_Instructions for the task_: Every line of the listing must be reproduced as it stands. Leave the images behind.

_Recorded information_:
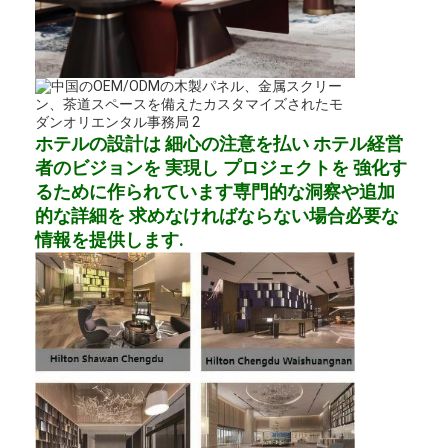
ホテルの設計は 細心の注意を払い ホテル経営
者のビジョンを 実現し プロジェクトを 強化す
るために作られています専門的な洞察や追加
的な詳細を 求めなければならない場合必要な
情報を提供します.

_The completed task_:
ホテルの設計は 細心の注意を払い ホテル経営
者のビジョンを 実現し プロジェクトを 強化す
るために作られています専門的な洞察や追加
的な詳細を 求めなければならない場合必要な
情報を提供します.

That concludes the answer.